## Instructions to follow
Leaving the pictures aside, transcribe every line below exactly.

## Data extract
● ● ● ● ●
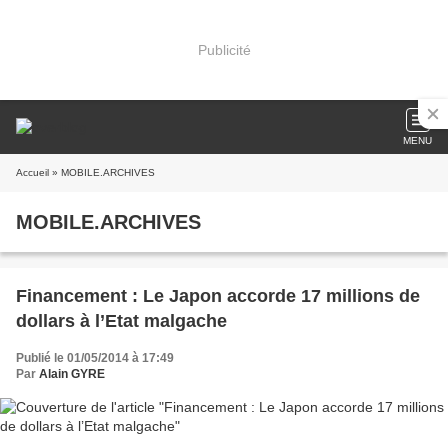
Publicité
MENU
Accueil
» MOBILE.ARCHIVES
MOBILE.ARCHIVES
Financement : Le Japon accorde 17 millions de
dollars à l’Etat malgache
Publié le 01/05/2014 à 17:49
Par
Alain GYRE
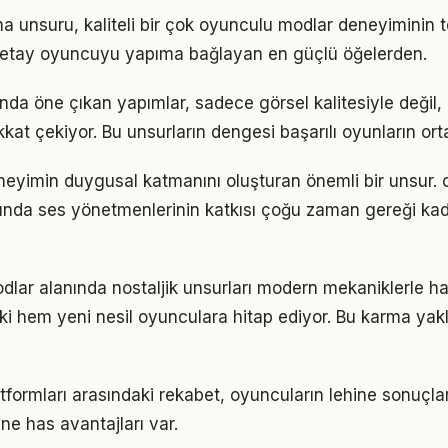
ma unsuru, kaliteli bir çok oyunculu modlar deneyiminin 
 detay oyuncuyu yapıma bağlayan en güçlü öğelerden.
nda öne çıkan yapımlar, sadece görsel kalitesiyle değil,
ikkat çekiyor. Bu unsurların dengesi başarılı oyunların orta
eyimin duygusal katmanını oluşturan önemli bir unsur. 
nda ses yönetmenlerinin katkısı çoğu zaman gereği kad
lar alanında nostaljik unsurları modern mekaniklerle 
i hem yeni nesil oyunculara hitap ediyor. Bu karma yakl
tformları arasındaki rekabet, oyuncuların lehine sonuçlar
ne has avantajları var.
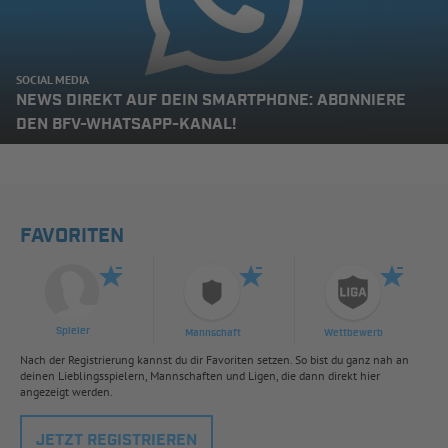
SOCIAL MEDIA
NEWS DIREKT AUF DEIN SMARTPHONE: ABONNIERE
DEN BFV-WHATSAPP-KANAL!
FAVORITEN
Spieler
Mannschaft
Wettbewerb
Nach der Registrierung kannst du dir Favoriten setzen. So bist du ganz nah an
deinen Lieblingsspielern, Mannschaften und Ligen, die dann direkt hier
angezeigt werden.
JETZT REGISTRIEREN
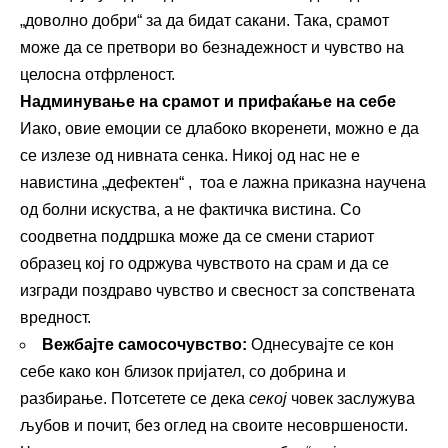
„доволно добри“ за да бидат сакани. Така, срамот
може да се претвори во безнадежност и чувство на
целосна отфрленост.
Надминување на срамот и прифаќање на себе
Иако, овие емоции се длабоко вкоренети, можно е да
се излезе од нивната сенка. Никој од нас не е
навистина „дефектен“ , тоа е лажна приказна научена
од болни искуства, а не фактичка вистина. Со
соодветна поддршка може да се смени стариот
образец кој го одржува чувството на срам и да се
изгради поздраво чувство и свесност за сопствената
вредност.
Вежбајте самосочувство:
Однесувајте се кон
себе како кон близок пријател, со добрина и
разбирање. Потсетете се дека
секој
човек заслужува
љубов и почит, без оглед на своите несовршености.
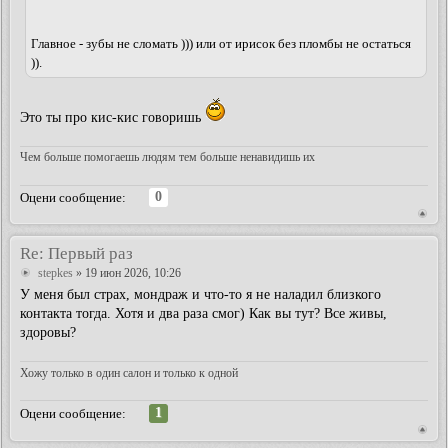
Главное - зубы не сломать ))) или от ирисок без пломбы не остаться
)).
Это ты про кис-кис говоришь
Чем больше помогаешь людям тем больше ненавидишь их
0
Оцени сообщение:
Re: Первый раз
stepkes
» 19 июн 2026, 10:26
У меня был страх, мондраж и что-то я не наладил близкого
контакта тогда. Хотя и два раза смог) Как вы тут? Все живы,
здоровы?
Хожу только в один салон и только к одной
1
Оцени сообщение:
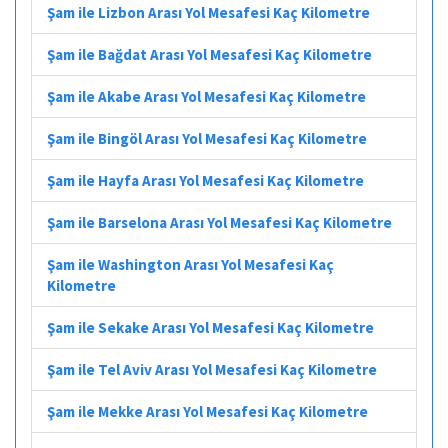
Şam ile Lizbon Arası Yol Mesafesi Kaç Kilometre
Şam ile Bağdat Arası Yol Mesafesi Kaç Kilometre
Şam ile Akabe Arası Yol Mesafesi Kaç Kilometre
Şam ile Bingöl Arası Yol Mesafesi Kaç Kilometre
Şam ile Hayfa Arası Yol Mesafesi Kaç Kilometre
Şam ile Barselona Arası Yol Mesafesi Kaç Kilometre
Şam ile Washington Arası Yol Mesafesi Kaç
Kilometre
Şam ile Sekake Arası Yol Mesafesi Kaç Kilometre
Şam ile Tel Aviv Arası Yol Mesafesi Kaç Kilometre
Şam ile Mekke Arası Yol Mesafesi Kaç Kilometre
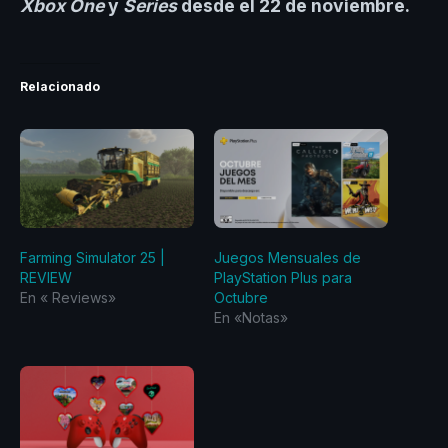
Xbox One
y
Series
desde el 22 de noviembre.
Relacionado
Farming Simulator 25 |
Juegos Mensuales de
REVIEW
PlayStation Plus para
En «‎ Reviews‎»
Octubre
En «Notas»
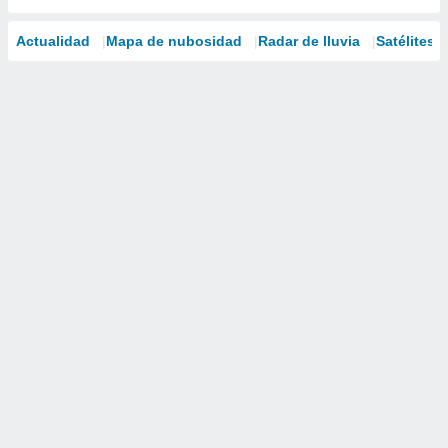
Actualidad
Mapa de nubosidad
Radar de lluvia
Satélites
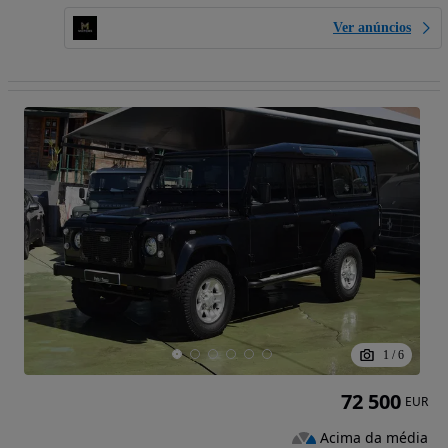
Ver anúncios
1
/
6
72 500
EUR
Acima da média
● ● ● ● ●
## Response to the exercise
Publicité
MENU
Accueil
» MOBILE.ARCHIVES
MOBILE.ARCHIVES
Financement : Le Japon accorde 17 millions de
dollars à l’Etat malgache
Publié le 01/05/2014 à 17:49
Par
Alain GYRE
ma unsuru, kaliteli bir çok oyunculu modlar deneyiminin 
 detay oyuncuyu yapıma bağlayan en güçlü öğelerden.
nda öne çıkan yapımlar, sadece görsel kalitesiyle değil,
ikkat çekiyor. Bu unsurların dengesi başarılı oyunların orta
eyimin duygusal katmanını oluşturan önemli bir unsur. 
nda ses yönetmenlerinin katkısı çoğu zaman gereği kad
lar alanında nostaljik unsurları modern mekaniklerle 
i hem yeni nesil oyunculara hitap ediyor. Bu karma yakl
tformları arasındaki rekabet, oyuncuların lehine sonuçlar
ne has avantajları var.
SOCIAL MEDIA
NEWS DIREKT AUF DEIN SMARTPHONE: ABONNIERE
DEN BFV-WHATSAPP-KANAL!
FAVORITEN
Spieler
Mannschaft
Wettbewerb
Nach der Registrierung kannst du dir Favoriten setzen. So bist du ganz nah an
deinen Lieblingsspielern, Mannschaften und Ligen, die dann direkt hier
angezeigt werden.
JETZT REGISTRIEREN
„доволно добри“ за да бидат сакани. Така, срамот
може да се претвори во безнадежност и чувство на
целосна отфрленост.
Надминување на срамот и прифаќање на себе
Иако, овие емоции се длабоко вкоренети, можно е да
се излезе од нивната сенка. Никој од нас не е
навистина „дефектен“ , тоа е лажна приказна научена
од болни искуства, а не фактичка вистина. Со
соодветна поддршка може да се смени стариот
образец кој го одржува чувството на срам и да се
изгради поздраво чувство и свесност за сопствената
вредност.
Вежбајте самосочувство:
Однесувајте се кон
себе како кон близок пријател, со добрина и
разбирање. Потсетете се дека
секој
човек заслужува
љубов и почит, без оглед на своите несовршености.
Главное - зубы не сломать ))) или от ирисок без пломбы не остаться
)).
Это ты про кис-кис говоришь
Чем больше помогаешь людям тем больше ненавидишь их
0
Оцени сообщение:
Re: Первый раз
stepkes
» 19 июн 2026, 10:26
У меня был страх, мондраж и что-то я не наладил близкого
контакта тогда. Хотя и два раза смог) Как вы тут? Все живы,
здоровы?
Хожу только в один салон и только к одной
1
Оцени сообщение:
Şam ile Lizbon Arası Yol Mesafesi Kaç Kilometre
Şam ile Bağdat Arası Yol Mesafesi Kaç Kilometre
Şam ile Akabe Arası Yol Mesafesi Kaç Kilometre
Şam ile Bingöl Arası Yol Mesafesi Kaç Kilometre
Şam ile Hayfa Arası Yol Mesafesi Kaç Kilometre
Şam ile Barselona Arası Yol Mesafesi Kaç Kilometre
Şam ile Washington Arası Yol Mesafesi Kaç
Kilometre
Şam ile Sekake Arası Yol Mesafesi Kaç Kilometre
Şam ile Tel Aviv Arası Yol Mesafesi Kaç Kilometre
Şam ile Mekke Arası Yol Mesafesi Kaç Kilometre
Xbox One
y
Series
desde el 22 de noviembre.
Relacionado
Farming Simulator 25 |
Juegos Mensuales de
REVIEW
PlayStation Plus para
En «‎ Reviews‎»
Octubre
En «Notas»
Actualidad
Mapa de nubosidad
Radar de lluvia
Satélites
Ver anúncios
1
/
6
72 500
EUR
Acima da média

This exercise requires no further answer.